2. Observations and analysis

A multitude of observations from VHE to radio were performed to investigate the full MWL behavior of Mrk 501 around the first IXPE observations. These were conducted in the framework of the extensive multi-instrument campaigns organized since 2008 for Mrk 501 (Aleksić et al. 2015) and are stretching from March 1 to July 19, 2022 (MJD 59639 to MJD 59779) with the instruments and analyses summarized in this section.

2.1. MAGIC

MAGIC is a stereoscopic system of two imaging air Cherenkov telescopes located at the Roque de los Muchachos Observatory, on the Canary island of La Palma at 2243 m above sea level. MAGIC covers an energy range between tens of GeVs to tens of TeVs and has a sensitivity above 100 GeV (300 GeV) of about 2% (about 1%) of the Crab Nebula flux at low zenith angles (< 30°) after 25 h of observations (see Fig. 19 of Aleksić et al. 2016), which makes it well suited to perform blazar observations in the VHE range.

Covering the time period around the first three IXPE pointings, MAGIC observed Mrk 501 for around 38 h from March 1 to July 19, 2022 (MJD 59639 to MJD 59779), which results in 26.5 h after data selection cuts based on atmospheric transmission. The data are analyzed using the MAGIC Analysis and Reconstruction Software (MARS) package (Zanin et al. 2013; Aleksić et al. 2016).

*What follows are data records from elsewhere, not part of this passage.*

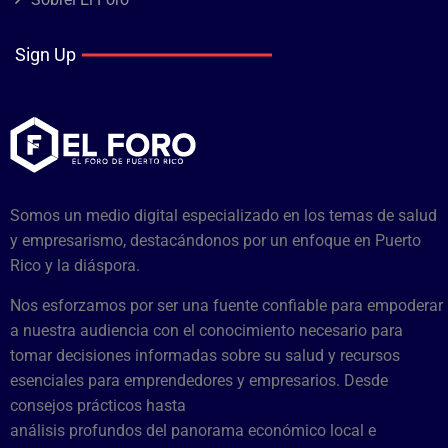
Sign Up
Somos un medio digital especializado en los temas de salud
y empresarismo, destacándonos por un enfoque en Puerto
Rico y la diáspora.
Nos esforzamos por ser una fuente confiable para empoderar
a nuestra audiencia con el conocimiento necesario para
tomar decisiones informadas sobre su salud y recursos
esenciales para emprendedores y empresarios. Desde
consejos prácticos hasta
análisis profundos del panorama económico local e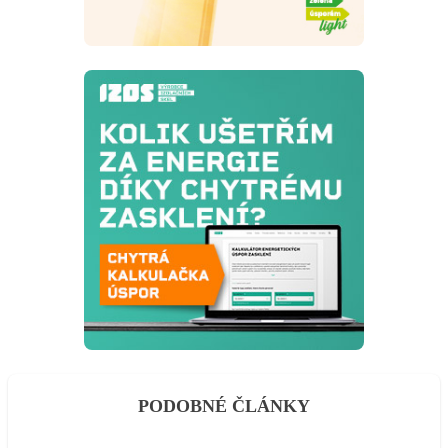
PODOBNÉ ČLÁNKY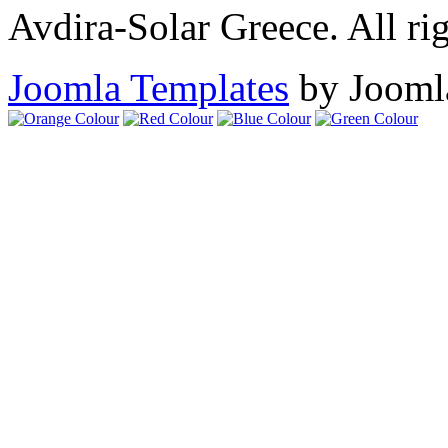
Avdira-Solar Greece. All rig
Joomla Templates
by Jooml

The VHE flux light curve (LC) was computed for the full energy range above 0.2 TeV, as well as for a low-energy range of 0.2–1 TeV and a high-energy range above 1 TeV as shown in the top panel of Fig. 1 using nightly bins. For the bins showing a significance of less than 2σ, upper limits are computed according to the Rolke method (Rolke et al. 2005) with 95% confidence. The spectral parameters around the three IXPE pointings were determined using a forward folding method assuming a power-law model, which provides a good description of the data (see Table 1). For the IXPE-1 and IXPE-2 spectra, the Tikhonov unfolding method was applied to compute the spectral data points (Albert et al. 2007), while for the IXPE-3 spectrum again the forward folding method was used due to limited statistics. We checked the preference of a log parabola over a simple power-law model for each spectrum using a likelihood ratio test, but no significant (> 3σ) preference is found. Extragalactic background light absorption was corrected for using the Domínguez et al. (2011) model.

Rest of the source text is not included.